» TASK DETAILS:
Work out the number of lines in the listing below that include "position", and answer with it alone.

-- Opening Marker --

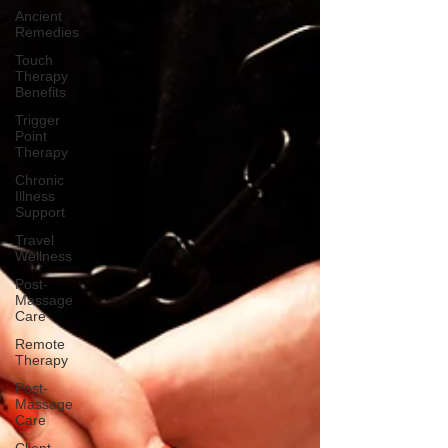
Ancient
Remedies
Touch
Therapy
Benefits
Trigger
Point
Therapy
Chronic
Illness
Support
Travel
Wellness
Post-
Massage
Care
Remote
Therapy
Post-
Massage
Care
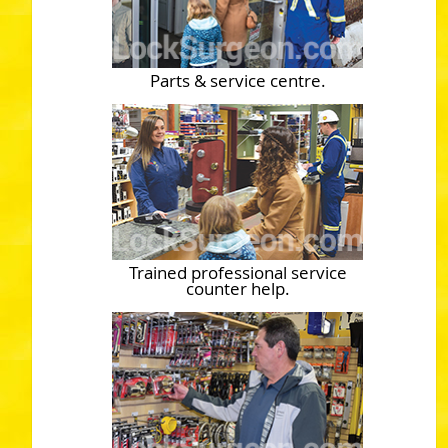
Parts & service centre.
Trained professional service
counter help.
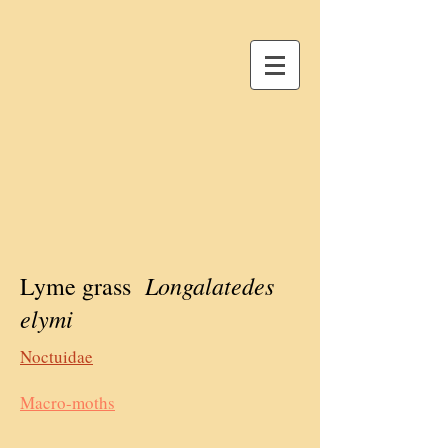
Longalatedes
Lyme grass
elymi
Noctuidae
Macro-moths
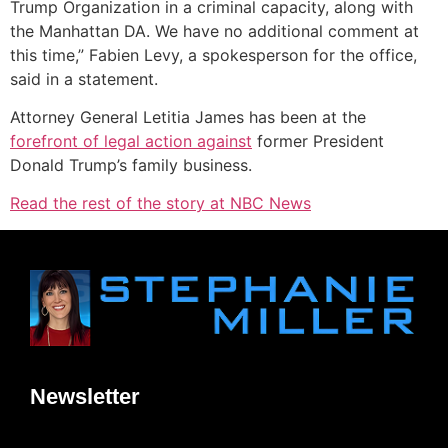
Trump Organization in a criminal capacity, along with
the Manhattan DA. We have no additional comment at
this time,” Fabien Levy, a spokesperson for the office,
said in a statement.
Attorney General Letitia James has been at the
forefront of legal action against
former President
Donald Trump’s family business.
Read the rest of the story at NBC News
Newsletter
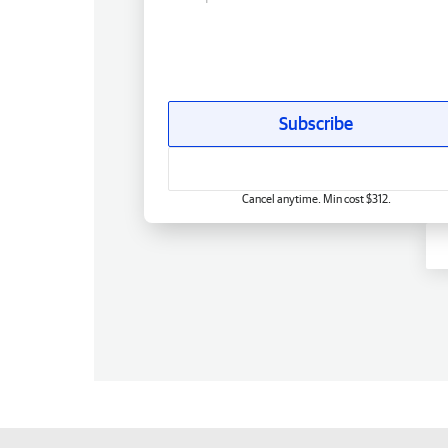
Subscribe
Cancel anytime. Min cost $312.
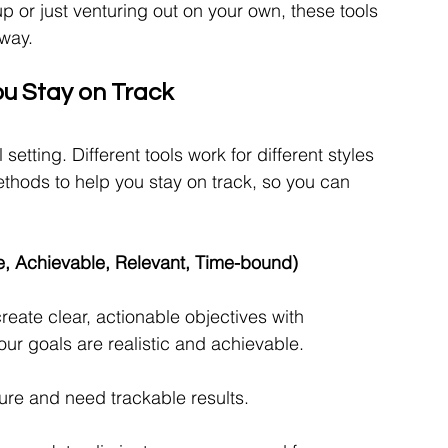
p or just venturing out on your own, these tools 
 way.
ou Stay on Track
setting. Different tools work for different styles 
thods to help you stay on track, so you can 
, Achievable, Relevant, Time-bound)
ate clear, actionable objectives with 
r goals are realistic and achievable.
ure and need trackable results.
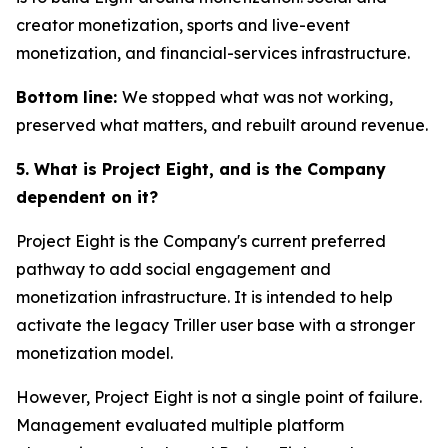
creator monetization, sports and live-event
monetization, and financial-services infrastructure.
Bottom line:
We stopped what was not working,
preserved what matters, and rebuilt around revenue.
5. What is Project Eight, and is the Company
dependent on it?
Project Eight is the Company's current preferred
pathway to add social engagement and
monetization infrastructure. It is intended to help
activate the legacy Triller user base with a stronger
monetization model.
However, Project Eight is not a single point of failure.
Management evaluated multiple platform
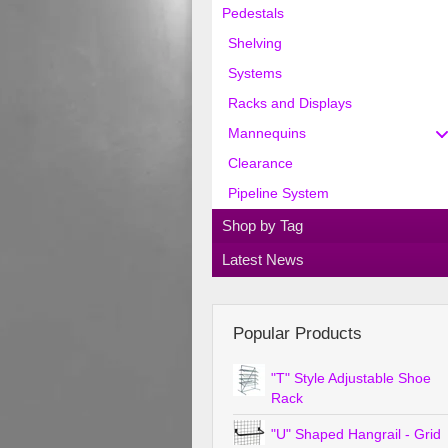
Pedestals
Shelving
Systems
Racks and Displays
Mannequins
Clearance
Pipeline System
Shop by Tag
Latest News
Popular Products
"T" Style Adjustable Shoe
Rack
"U" Shaped Hangrail - Grid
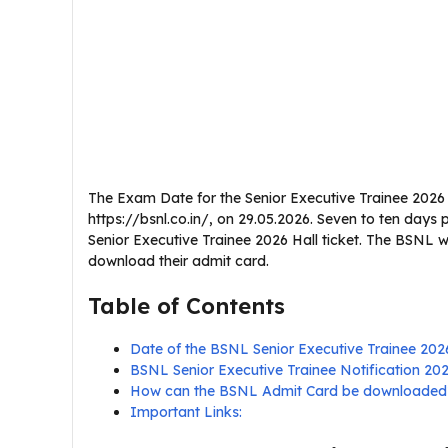
The Exam Date for the Senior Executive Trainee 2026
https://bsnl.co.in/, on 29.05.2026. Seven to ten days
Senior Executive Trainee 2026 Hall ticket. The BSNL w
download their admit card.
Table of Contents
Date of the BSNL Senior Executive Trainee 20
BSNL Senior Executive Trainee Notification 2
How can the BSNL Admit Card be downloaded
Important Links:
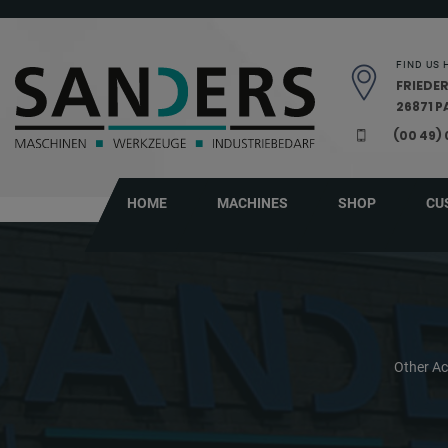
Skip navigation
FIND US 
FRIEDER
26871 
(00 49)
HOME
MACHINES
SHOP
CU
Other Ac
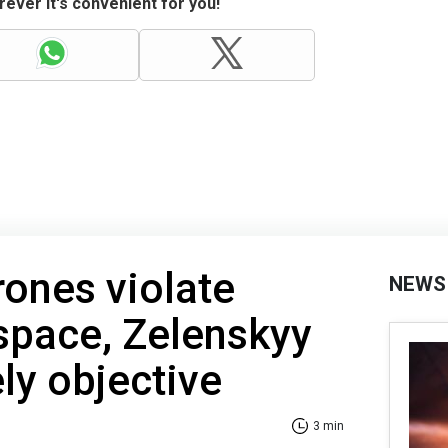
ever it's convenient for you!
ones violate
NEWS
rspace, Zelenskyy
ely objective
3 min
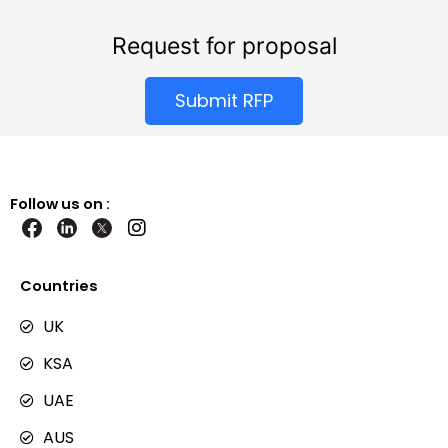
Request for proposal
Submit RFP
Follow us on :
I
n
s
t
Countries
a
g
UK
r
KSA
a
m
UAE
AUS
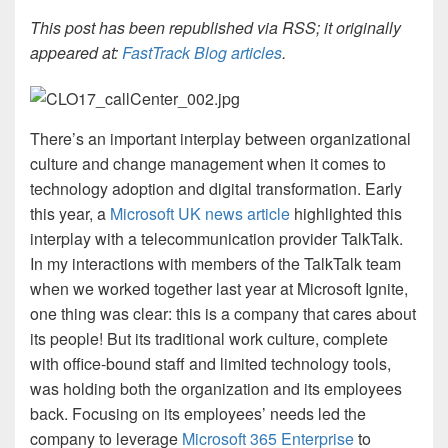
This post has been republished via RSS; it originally
appeared at:
FastTrack Blog articles
.
There’s an important
interplay between organizational
culture and change management when it comes to
technology adoption and digital transformation. Early
this year, a
Microsoft
UK n
ews article
highlighted this
interplay with a telecommunication provider TalkTalk.
In my interactions with members of the TalkTalk team
when we worked together last year at Microsoft Ignite,
one thing was clear: this is a company that cares about
its people! But its traditional work culture, complete
with office-bound staff and limited technology tools,
was holding both the organization and its employees
back. Focusing on its employees’ needs led the
company to leverage
Microsoft 365 Enterprise
to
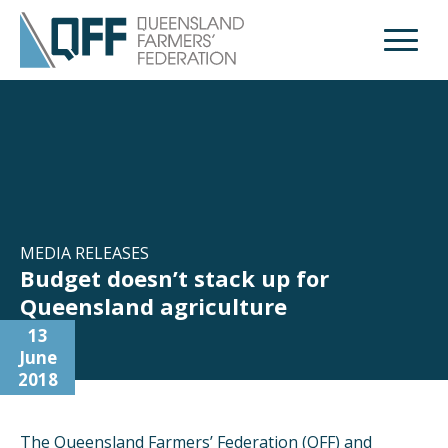
Open M
MEDIA RELEASES
Budget doesn’t stack up for
Queensland agriculture
13
June
2018
The Queensland Farmers’ Federation (QFF) and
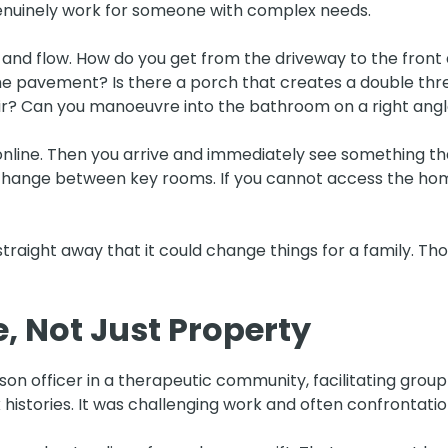
enuinely work for someone with complex needs.
ss and flow. How do you get from the driveway to the front
the pavement? Is there a porch that creates a double t
air? Can you manoeuvre into the bathroom on a right ang
nline. Then you arrive and immediately see something tha
change between key rooms. If you cannot access the home
straight away that it could change things for a family. T
e, Not Just Property
ison officer in a therapeutic community, facilitating grou
 histories. It was challenging work and often confrontatio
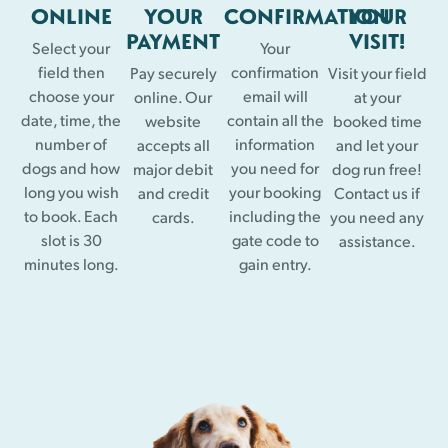
ONLINE
YOUR
CONFIRMATION
YOUR
PAYMENT
VISIT!
Select your
Your
field then
confirmation
Pay securely
Visit your field
choose your
email will
online. Our
at your
date, time, the
contain all the
website
booked time
number of
information
accepts all
and let your
dogs and how
you need for
major debit
dog run free!
long you wish
your booking
and credit
Contact us if
to book. Each
including the
cards.
you need any
slot is 30
gate code to
assistance.
minutes long.
gain entry.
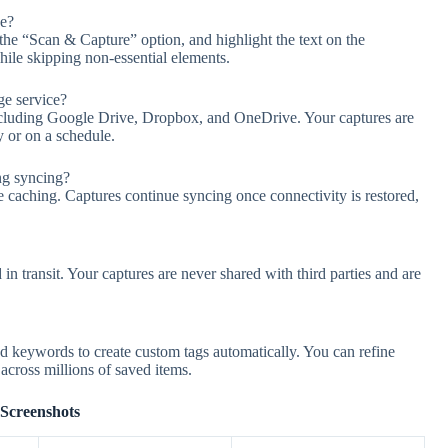
ce?
the “Scan & Capture” option, and highlight the text on the
ile skipping non-essential elements.
ge service?
including Google Drive, Dropbox, and OneDrive. Your captures are
 or on a schedule.
ng syncing?
 caching. Captures continue syncing once connectivity is restored,
 in transit. Your captures are never shared with third parties and are
d keywords to create custom tags automatically. You can refine
s across millions of saved items.
Screenshots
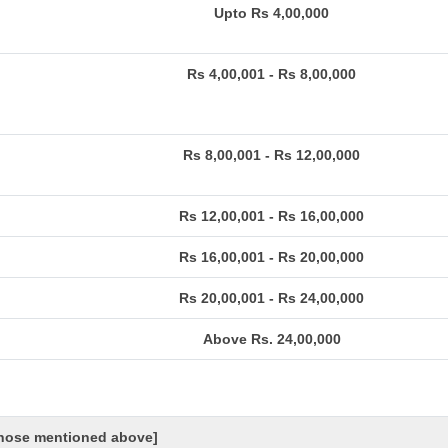
Upto Rs 4,00,000
Rs 4,00,001 - Rs 8,00,000
Rs 8,00,001 - Rs 12,00,000
Rs 12,00,001 - Rs 16,00,000
Rs 16,00,001 - Rs 20,00,000
Rs 20,00,001 - Rs 24,00,000
Above Rs. 24,00,000
 those mentioned above]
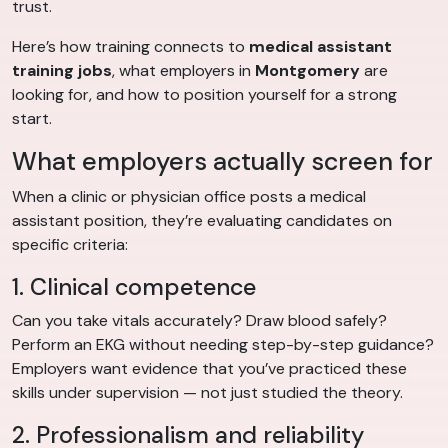
trust.
Here’s how training connects to
medical assistant
training jobs
, what employers in
Montgomery
are
looking for, and how to position yourself for a strong
start.
What employers actually screen for
When a clinic or physician office posts a medical
assistant position, they’re evaluating candidates on
specific criteria:
1. Clinical competence
Can you take vitals accurately? Draw blood safely?
Perform an EKG without needing step-by-step guidance?
Employers want evidence that you’ve practiced these
skills under supervision — not just studied the theory.
2. Professionalism and reliability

-- Closing Marker --

» RESULT OF THE EXERCISE:
2